- _Aim of the task_:
A faithful, word-for-word copy of the records is required, and it must contain no pictures.
** Opening Given records block **
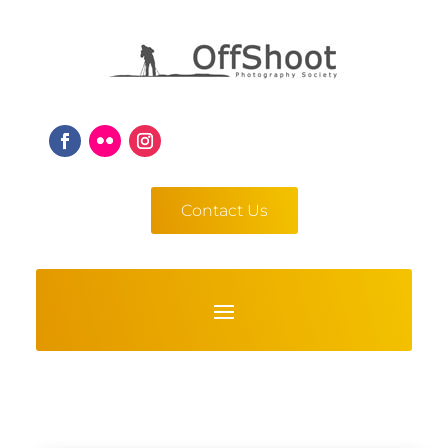
Contact Us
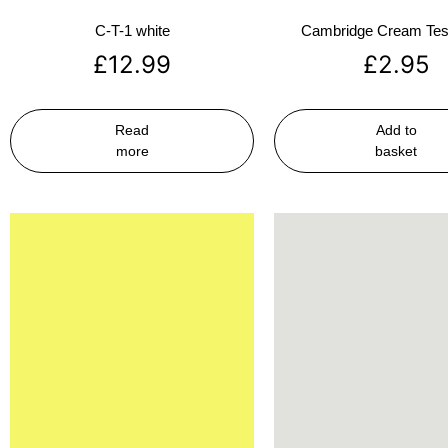
C-T-1 white
Cambridge Cream Test
£
12.99
£
2.95
Read
Add to
more
basket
** Closing Given records block **
- _Your solution_:
Contact Us
C-T-1 white
Cambridge Cream Test
£
12.99
£
2.95
Read
Add to
more
basket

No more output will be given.